• Transcribed page contents:

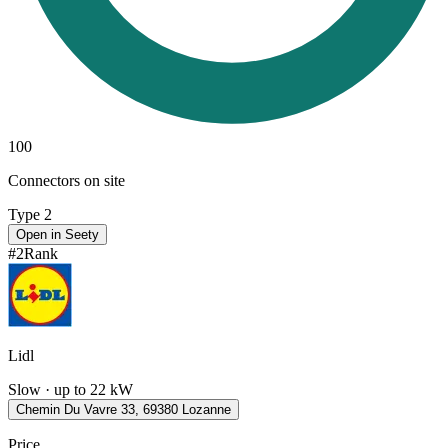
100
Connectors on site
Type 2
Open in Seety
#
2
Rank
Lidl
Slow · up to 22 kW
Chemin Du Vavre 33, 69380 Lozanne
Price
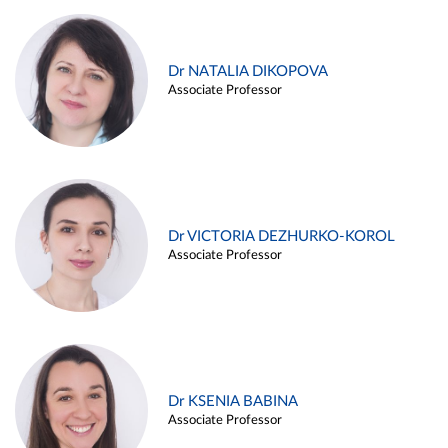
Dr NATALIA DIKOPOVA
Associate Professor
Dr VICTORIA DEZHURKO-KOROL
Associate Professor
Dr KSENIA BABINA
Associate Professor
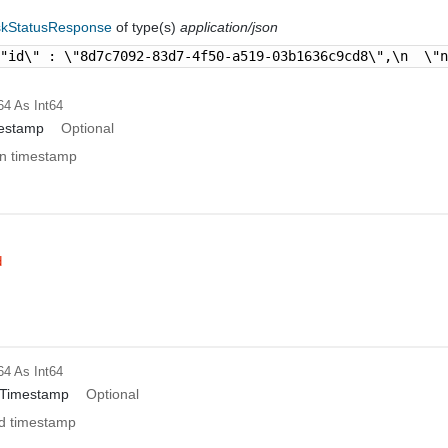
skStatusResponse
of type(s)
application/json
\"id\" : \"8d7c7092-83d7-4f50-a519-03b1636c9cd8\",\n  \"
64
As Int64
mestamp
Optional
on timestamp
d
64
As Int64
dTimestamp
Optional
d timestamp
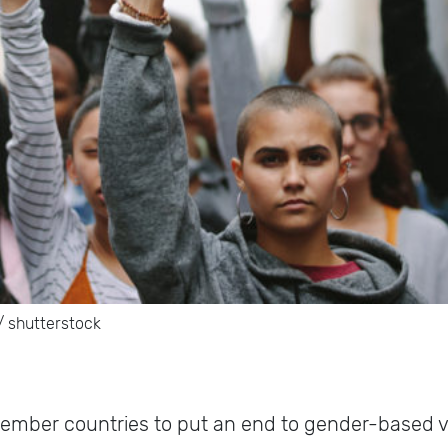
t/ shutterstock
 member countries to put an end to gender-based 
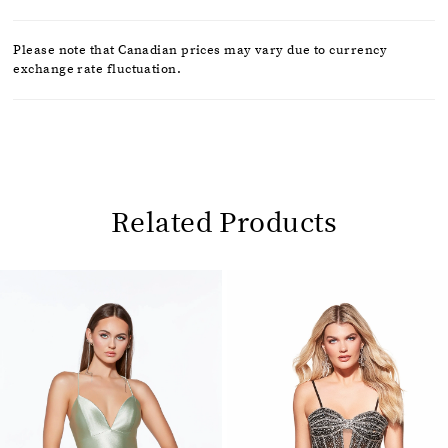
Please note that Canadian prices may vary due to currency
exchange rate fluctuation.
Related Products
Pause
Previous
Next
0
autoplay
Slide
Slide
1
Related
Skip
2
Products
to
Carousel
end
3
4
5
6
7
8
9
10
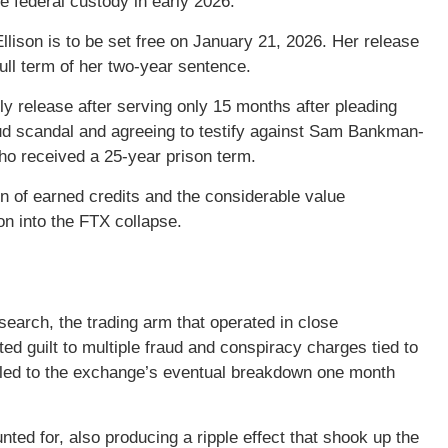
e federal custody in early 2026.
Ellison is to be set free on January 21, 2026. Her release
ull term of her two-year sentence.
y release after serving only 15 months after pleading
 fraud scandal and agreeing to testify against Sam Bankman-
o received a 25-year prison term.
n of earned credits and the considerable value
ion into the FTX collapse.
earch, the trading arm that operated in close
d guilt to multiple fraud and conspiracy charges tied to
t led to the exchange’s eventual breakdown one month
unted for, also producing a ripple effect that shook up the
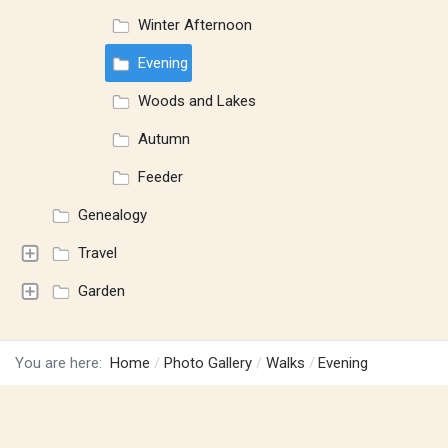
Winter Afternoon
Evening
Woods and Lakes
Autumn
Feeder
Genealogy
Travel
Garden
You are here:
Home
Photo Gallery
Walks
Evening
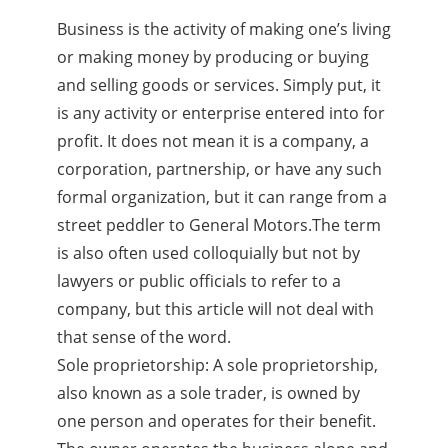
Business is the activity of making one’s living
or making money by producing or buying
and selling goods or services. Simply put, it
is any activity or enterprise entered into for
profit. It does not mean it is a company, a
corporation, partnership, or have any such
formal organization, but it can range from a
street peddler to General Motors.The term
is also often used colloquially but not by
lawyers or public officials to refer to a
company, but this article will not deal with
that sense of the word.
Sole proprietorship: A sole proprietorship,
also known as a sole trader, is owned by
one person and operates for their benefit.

• Work instructions:
Repeat the data above exactly, but not the pictures.

• Problem solution:
100
Connectors on site
Type 2
Open in Seety
#
2
Rank
Lidl
Slow · up to 22 kW
Chemin Du Vavre 33, 69380 Lozanne
Price
Dr NATALIA DIKOPOVA
Associate Professor
Dr VICTORIA DEZHURKO-KOROL
Associate Professor
Dr KSENIA BABINA
Associate Professor
skStatusResponse
of type(s)
application/json
\"id\" : \"8d7c7092-83d7-4f50-a519-03b1636c9cd8\",\n  \"
64
As Int64
mestamp
Optional
on timestamp
d
64
As Int64
dTimestamp
Optional
d timestamp
t/ shutterstock
 member countries to put an end to gender-based 
Please note that Canadian prices may vary due to currency
exchange rate fluctuation.
Related Products
Pause
Previous
Next
0
autoplay
Slide
Slide
1
Related
Skip
2
Products
to
Carousel
end
3
4
5
6
7
8
9
10
e federal custody in early 2026.
Ellison is to be set free on January 21, 2026. Her release
ull term of her two-year sentence.
y release after serving only 15 months after pleading
 fraud scandal and agreeing to testify against Sam Bankman-
o received a 25-year prison term.
n of earned credits and the considerable value
ion into the FTX collapse.
earch, the trading arm that operated in close
d guilt to multiple fraud and conspiracy charges tied to
t led to the exchange’s eventual breakdown one month
unted for, also producing a ripple effect that shook up the
Winter Afternoon
Evening
Woods and Lakes
Autumn
Feeder
Genealogy
Travel
Garden
You are here:
Home
Photo Gallery
Walks
Evening
Business is the activity of making one’s living
or making money by producing or buying
and selling goods or services. Simply put, it
is any activity or enterprise entered into for
profit. It does not mean it is a company, a
corporation, partnership, or have any such
formal organization, but it can range from a
street peddler to General Motors.The term
is also often used colloquially but not by
lawyers or public officials to refer to a
company, but this article will not deal with
that sense of the word.
Sole proprietorship: A sole proprietorship,
also known as a sole trader, is owned by
one person and operates for their benefit.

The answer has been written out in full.